CVPR22 Submission ID 3504

Quick Start: Setup environment / Download models and dataset

conda env create -f environment.yml
conda activate amodal
bash download.sh
  • In the case that download.sh cannot be executed properly, please identify the missing directory and rerun the wget command for the corresponding zip file. If the issue persists, please refer to the download.sh description below.

Run experiments

  • Table 1: change the file Code/configs.py to set TABLE_NUM = 1 and MODEL_TYPE = 'ML' or MODEL_TYPE = 'E2E' and run the command below.

  • Table 2: change the file Code/configs.py to set TABLE_NUM = 2 and MODEL_TYPE = 'ML' or MODEL_TYPE = 'E2E' and run the command below.

  • Table 3: change the file Code/configs.py to set TABLE_NUM = 3 and MODEL_TYPE = 'ML' or MODEL_TYPE = 'E2E' and run the command below.

cd Code
python3 run_experiment.py

Optional: download.sh Description

Download models

  • Download pretrained model weights from here, unzip Models.zip and place the folder as /Models/.
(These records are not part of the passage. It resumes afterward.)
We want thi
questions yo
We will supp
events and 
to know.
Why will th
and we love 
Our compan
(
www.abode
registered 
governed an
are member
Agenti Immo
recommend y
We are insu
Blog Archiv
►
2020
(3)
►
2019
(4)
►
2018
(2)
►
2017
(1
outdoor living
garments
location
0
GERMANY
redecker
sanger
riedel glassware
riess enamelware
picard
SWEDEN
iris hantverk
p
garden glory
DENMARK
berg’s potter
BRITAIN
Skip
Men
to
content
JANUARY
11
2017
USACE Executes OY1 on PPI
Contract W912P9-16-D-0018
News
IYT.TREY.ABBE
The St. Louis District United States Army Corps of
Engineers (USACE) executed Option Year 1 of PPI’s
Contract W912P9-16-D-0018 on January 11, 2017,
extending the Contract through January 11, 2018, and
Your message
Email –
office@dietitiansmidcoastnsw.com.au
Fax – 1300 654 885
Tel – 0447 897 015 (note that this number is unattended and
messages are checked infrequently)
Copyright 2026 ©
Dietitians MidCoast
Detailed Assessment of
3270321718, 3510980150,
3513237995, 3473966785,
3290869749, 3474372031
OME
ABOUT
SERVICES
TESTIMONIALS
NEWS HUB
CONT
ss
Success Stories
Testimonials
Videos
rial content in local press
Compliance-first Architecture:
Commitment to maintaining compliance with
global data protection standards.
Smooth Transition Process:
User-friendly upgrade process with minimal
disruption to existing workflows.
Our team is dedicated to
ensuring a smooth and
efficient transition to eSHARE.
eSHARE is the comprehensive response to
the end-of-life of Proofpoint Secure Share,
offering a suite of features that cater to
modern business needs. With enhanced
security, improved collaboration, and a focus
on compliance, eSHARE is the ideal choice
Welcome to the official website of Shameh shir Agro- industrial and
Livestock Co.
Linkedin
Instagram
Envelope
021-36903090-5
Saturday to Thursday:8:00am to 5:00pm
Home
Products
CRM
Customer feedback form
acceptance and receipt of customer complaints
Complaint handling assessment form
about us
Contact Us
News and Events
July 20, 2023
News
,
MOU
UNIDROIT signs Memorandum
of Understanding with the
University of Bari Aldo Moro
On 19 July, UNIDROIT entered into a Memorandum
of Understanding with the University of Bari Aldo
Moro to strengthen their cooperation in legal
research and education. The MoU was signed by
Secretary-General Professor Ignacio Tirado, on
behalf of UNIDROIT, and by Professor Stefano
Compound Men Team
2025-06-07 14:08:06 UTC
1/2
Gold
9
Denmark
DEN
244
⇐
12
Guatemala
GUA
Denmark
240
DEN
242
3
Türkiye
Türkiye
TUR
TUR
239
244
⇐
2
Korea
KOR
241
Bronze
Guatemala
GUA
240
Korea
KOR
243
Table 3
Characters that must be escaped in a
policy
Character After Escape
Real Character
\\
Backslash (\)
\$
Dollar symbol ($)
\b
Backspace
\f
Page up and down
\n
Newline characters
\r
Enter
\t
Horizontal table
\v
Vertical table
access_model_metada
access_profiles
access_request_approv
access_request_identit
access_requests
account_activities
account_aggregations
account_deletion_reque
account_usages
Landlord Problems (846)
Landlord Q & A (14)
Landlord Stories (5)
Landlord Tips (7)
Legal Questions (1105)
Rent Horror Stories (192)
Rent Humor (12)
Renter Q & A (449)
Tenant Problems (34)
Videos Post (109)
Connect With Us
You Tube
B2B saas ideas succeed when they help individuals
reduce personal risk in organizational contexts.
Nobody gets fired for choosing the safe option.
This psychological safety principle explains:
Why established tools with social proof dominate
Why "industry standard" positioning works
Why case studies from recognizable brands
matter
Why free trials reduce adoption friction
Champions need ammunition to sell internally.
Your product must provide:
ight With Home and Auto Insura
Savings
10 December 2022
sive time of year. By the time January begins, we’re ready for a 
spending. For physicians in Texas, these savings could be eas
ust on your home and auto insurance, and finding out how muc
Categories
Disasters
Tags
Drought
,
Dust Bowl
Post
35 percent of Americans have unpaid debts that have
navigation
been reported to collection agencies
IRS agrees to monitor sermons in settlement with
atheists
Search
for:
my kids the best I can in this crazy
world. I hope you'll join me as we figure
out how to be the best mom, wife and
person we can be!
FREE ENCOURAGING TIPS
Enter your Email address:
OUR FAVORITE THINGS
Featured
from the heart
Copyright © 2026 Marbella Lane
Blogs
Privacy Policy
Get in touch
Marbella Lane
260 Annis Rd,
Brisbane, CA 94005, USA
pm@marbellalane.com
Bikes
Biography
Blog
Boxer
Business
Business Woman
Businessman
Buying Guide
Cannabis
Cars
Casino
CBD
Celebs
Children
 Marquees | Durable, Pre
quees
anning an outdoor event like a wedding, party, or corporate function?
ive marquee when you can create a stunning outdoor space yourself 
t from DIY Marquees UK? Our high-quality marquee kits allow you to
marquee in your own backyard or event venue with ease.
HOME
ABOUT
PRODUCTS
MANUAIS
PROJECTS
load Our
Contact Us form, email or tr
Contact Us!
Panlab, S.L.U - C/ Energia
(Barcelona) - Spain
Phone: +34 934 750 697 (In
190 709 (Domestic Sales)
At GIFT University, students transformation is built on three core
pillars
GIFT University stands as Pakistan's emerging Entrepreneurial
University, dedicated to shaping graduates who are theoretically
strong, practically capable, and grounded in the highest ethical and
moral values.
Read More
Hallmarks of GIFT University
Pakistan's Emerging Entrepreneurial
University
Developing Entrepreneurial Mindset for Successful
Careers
  • Download RPN results used for evaluatiooon from here, unzip RPN_results.zip and place the folder as /RPN_results/.

Download dataset

  • Download Occluded Vehicle Dataset from here, unzip Occluded_Vehicles.zip and place the folder as /Dataset/Occluded_Vehicles/.

  • Download KINS Dataset from here, unzip kitti.zip and place the folder as /Dataset/kitti/.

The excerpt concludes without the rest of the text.